- _Description of the task_
Scan the data that follows and count the lines with the string "نتائج"; answer with the count alone.

- _Data for this task_
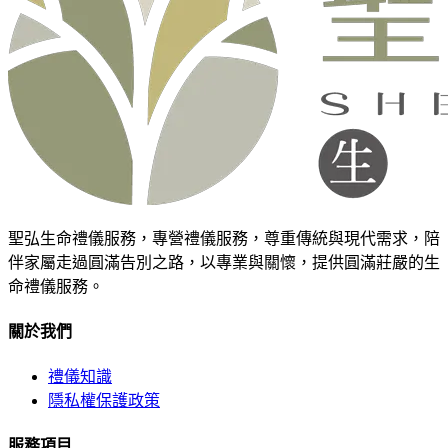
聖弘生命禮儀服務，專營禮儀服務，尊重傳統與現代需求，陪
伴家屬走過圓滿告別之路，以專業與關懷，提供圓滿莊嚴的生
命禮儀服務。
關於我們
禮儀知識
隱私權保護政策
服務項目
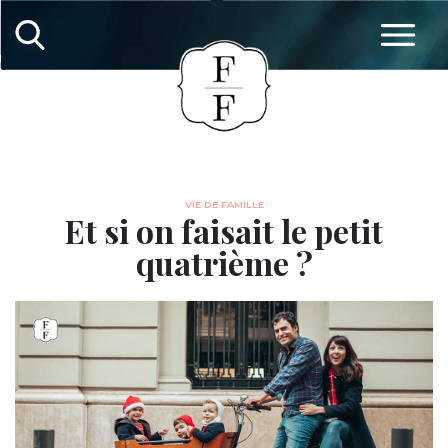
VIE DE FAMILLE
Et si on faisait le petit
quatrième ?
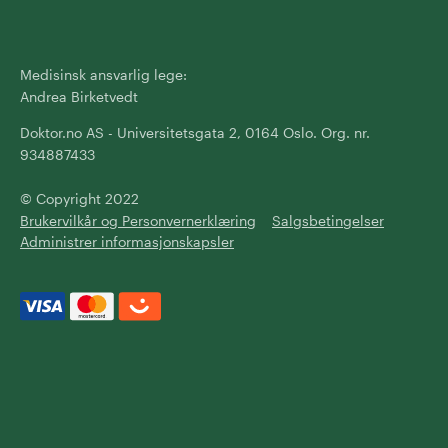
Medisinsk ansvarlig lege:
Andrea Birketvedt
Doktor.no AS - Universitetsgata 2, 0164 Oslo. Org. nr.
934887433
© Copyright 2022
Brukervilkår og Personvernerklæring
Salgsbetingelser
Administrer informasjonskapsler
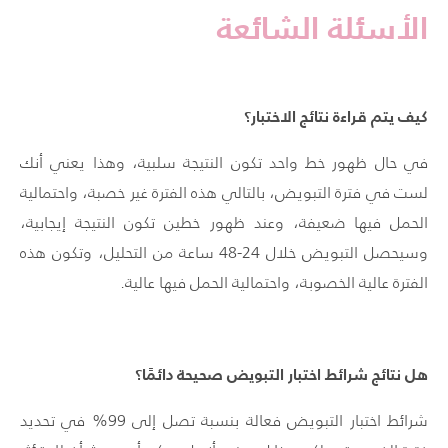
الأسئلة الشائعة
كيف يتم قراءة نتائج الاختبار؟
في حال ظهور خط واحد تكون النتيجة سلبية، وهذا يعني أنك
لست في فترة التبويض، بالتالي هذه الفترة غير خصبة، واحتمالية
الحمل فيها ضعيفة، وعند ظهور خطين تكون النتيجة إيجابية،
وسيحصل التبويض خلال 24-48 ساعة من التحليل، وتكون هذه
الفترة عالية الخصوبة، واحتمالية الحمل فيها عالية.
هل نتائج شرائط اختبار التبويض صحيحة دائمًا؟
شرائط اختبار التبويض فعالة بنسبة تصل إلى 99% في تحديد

--

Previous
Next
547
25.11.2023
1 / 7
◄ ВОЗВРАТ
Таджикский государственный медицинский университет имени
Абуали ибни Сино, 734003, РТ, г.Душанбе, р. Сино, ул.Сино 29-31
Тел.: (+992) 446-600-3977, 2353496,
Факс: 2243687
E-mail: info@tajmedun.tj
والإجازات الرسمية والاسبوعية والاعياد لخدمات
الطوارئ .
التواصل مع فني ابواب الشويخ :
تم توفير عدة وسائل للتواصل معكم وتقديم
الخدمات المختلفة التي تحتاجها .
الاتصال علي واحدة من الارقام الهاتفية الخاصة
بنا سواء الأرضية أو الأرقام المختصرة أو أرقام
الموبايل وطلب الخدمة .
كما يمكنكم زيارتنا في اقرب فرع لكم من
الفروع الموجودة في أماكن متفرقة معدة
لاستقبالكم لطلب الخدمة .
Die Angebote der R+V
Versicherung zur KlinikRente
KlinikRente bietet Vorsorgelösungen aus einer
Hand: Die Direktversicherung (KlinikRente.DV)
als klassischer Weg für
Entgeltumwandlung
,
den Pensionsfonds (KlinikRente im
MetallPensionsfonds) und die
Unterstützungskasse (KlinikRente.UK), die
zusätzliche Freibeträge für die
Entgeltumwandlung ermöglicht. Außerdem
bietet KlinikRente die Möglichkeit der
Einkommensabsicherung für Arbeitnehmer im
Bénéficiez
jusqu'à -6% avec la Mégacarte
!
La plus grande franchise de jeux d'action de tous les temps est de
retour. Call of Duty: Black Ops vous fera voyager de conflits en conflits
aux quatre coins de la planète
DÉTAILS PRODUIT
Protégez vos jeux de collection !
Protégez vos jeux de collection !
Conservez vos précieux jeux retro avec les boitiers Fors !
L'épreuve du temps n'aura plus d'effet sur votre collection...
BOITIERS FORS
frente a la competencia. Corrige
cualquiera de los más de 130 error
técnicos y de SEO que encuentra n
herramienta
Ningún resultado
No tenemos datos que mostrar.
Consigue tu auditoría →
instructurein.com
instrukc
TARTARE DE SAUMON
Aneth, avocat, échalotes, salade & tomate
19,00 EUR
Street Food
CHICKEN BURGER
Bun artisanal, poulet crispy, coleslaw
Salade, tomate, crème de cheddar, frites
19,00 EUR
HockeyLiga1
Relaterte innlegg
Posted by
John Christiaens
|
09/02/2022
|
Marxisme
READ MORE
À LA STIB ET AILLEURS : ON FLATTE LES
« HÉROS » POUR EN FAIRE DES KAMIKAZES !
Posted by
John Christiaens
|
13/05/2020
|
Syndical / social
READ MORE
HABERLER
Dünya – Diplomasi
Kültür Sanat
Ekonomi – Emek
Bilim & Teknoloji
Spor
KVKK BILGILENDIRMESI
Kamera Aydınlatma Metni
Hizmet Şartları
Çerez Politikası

---

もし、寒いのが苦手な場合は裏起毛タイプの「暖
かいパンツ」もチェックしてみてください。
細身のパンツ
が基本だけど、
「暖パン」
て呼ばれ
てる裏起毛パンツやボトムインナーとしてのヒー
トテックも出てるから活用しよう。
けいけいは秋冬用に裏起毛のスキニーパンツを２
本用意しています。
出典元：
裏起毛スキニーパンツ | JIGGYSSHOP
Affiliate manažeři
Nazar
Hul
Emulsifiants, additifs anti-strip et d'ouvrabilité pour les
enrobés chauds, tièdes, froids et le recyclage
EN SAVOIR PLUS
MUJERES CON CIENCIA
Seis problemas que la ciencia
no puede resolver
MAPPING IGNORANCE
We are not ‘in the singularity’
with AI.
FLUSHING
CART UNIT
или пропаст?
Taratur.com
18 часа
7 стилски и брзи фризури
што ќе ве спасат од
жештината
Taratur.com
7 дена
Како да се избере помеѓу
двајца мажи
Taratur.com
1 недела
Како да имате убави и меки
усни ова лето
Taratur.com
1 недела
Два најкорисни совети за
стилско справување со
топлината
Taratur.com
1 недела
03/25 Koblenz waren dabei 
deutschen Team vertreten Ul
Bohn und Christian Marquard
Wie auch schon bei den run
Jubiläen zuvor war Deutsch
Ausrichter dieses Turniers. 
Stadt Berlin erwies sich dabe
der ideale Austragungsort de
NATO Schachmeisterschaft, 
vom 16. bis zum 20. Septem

- _Written response_
2